“Mama, ada smartphone dijual murah, beliin dong,” seorang anak merengek pada ibunya yang baru saja pulang kerja.
“Di mana?”
“Di Facebook,” jawab si anak.
Bagaimana respon Anda jika Anda lah ibu si anak? Tergoda untuk membelikan, penasaran lalu ingin melihatnya, atau langsung tak percaya?
Firma keamanan online Vaksin.Com belum lama ini mengidentifikasi 34 situs toko onlline palsu. Situs belanja online fiktif ini mempromosikan dirinya di Facebook dan jejaring sosial lain. Targetnya adalah pengguna internet yang masih sangat awam, mudah diperdaya, mudah diiming-imingi produk gadget canggih.
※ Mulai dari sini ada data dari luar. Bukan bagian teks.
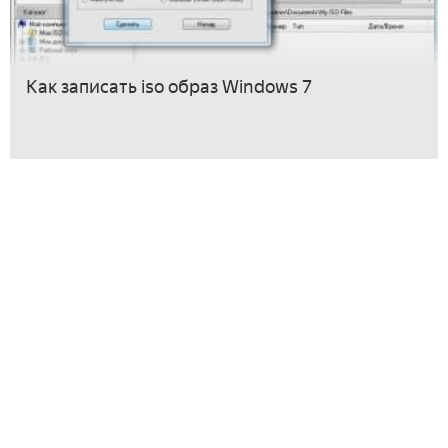
Как записать iso образ Windows 7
Pernah melihat tawaran iPhone yang hanya dibandrol dengan harga Rp. 3 juta saja? Si penjual mengatasnamakan dirinya sebagai pedagang online yang berlokasi di Batam.
Nama Batam di sini biasanya sering dipakai dengan alasan tempat itu identik dengan barang-barang elektronik berharga miring karena bebas pajak, atau hasil dari pasar gelap. Ini adalah cara untuk mengelabui agar calon korban mengira produk itu bisa dijual murah, sebab berasal dari pasar gelap.
Untuk pengguna usia dewasa tentu masih bisa berpikir, bagaimana mungkin ada gadget canggih yang dijual setengah harga? Kalaupun berasal dari pasar gelap alias black market, semestinya tidak semiring itu harganya. Apakah produknya bisa dipertanggungjawabkan? Jangan-jangan penjualnya hanya penipu?
Betul, sebanyak 90% toko online yang mengatasnamakan Batam adalah palsu, demikian menurut data yang dilansir Vaksin.Com belum lama ini. Nama lain yang sering dipakai adalah Roxy Mas dan Bali.
Namun untuk pengguna anak-anak dan usia remaja, tidak akan berpikir sejauh itu. Mereka akan mudah tergiur dengan gadget-gadget canggih yang sedang tren yang ditawarkan. iPad, iPhone, MacBook Pro, aneka tablet PC Android yang memukau, rasanya semua ingin dimiliki, agar tak kalah saing dengan teman-temannya. Dan begitu mereka melihat ada tawaran dengan harga miring, langsung tergoda.
Hal pertama yang akan mereka lakukan adalah membujuk orang tua untuk membelikan produk itu. Jika orang tua tidak mau membelikan, maka bukan tak mungkin mereka akan nekad berbelanja sendiri menggunakan kartu ATM atau kartu kreditnya. Dan ketika transaksi dilakukan, si anak sudah sukses masuk ke dalam cengkeraman sang penipu. Uang yang mereka transfer akan hilang begitu saja, sementara produk yang dibeli tidak pernah tiba. Lebih dari itu, semua data personal dan finansial anak dan keluarga akan ditampung dalam database si penipu, untuk kelak dimanfaatkan dalam tindak kejahatan.
Mengerikan, bukan?
Bagaimana agar mereka tidak sampai melangkah sejauh itu? Jangan tunggu anak Anda sampai membujuk lebih dulu. Begitu tahu mereka sudah aktif di sosial media, segera ceritakan tentang sepak terjang toko-toko online palsu, dan bagaimana mereka mencari korban. Semua berita seputar kasus penipuan toko online bisa dengan mudah di-googling.
Tekankan bahwa anak-anak usia remaja dan pengguna internet awam adalah target utama para penipu online. Menurut internetworldstats.com, pengakses internet Indonesia per 30 Juni 2012 mencapai angka 55 juta pengakses dengan pemilik akun Facebook 51 juta akun. Tentu angka ini sangat menggiurkan bagi penipu online.
Selalu sampaikan kepada anak-anak Anda, baik itu yang masih usia belia atau remaja, bahwa internet bukan tempat yang 100% aman.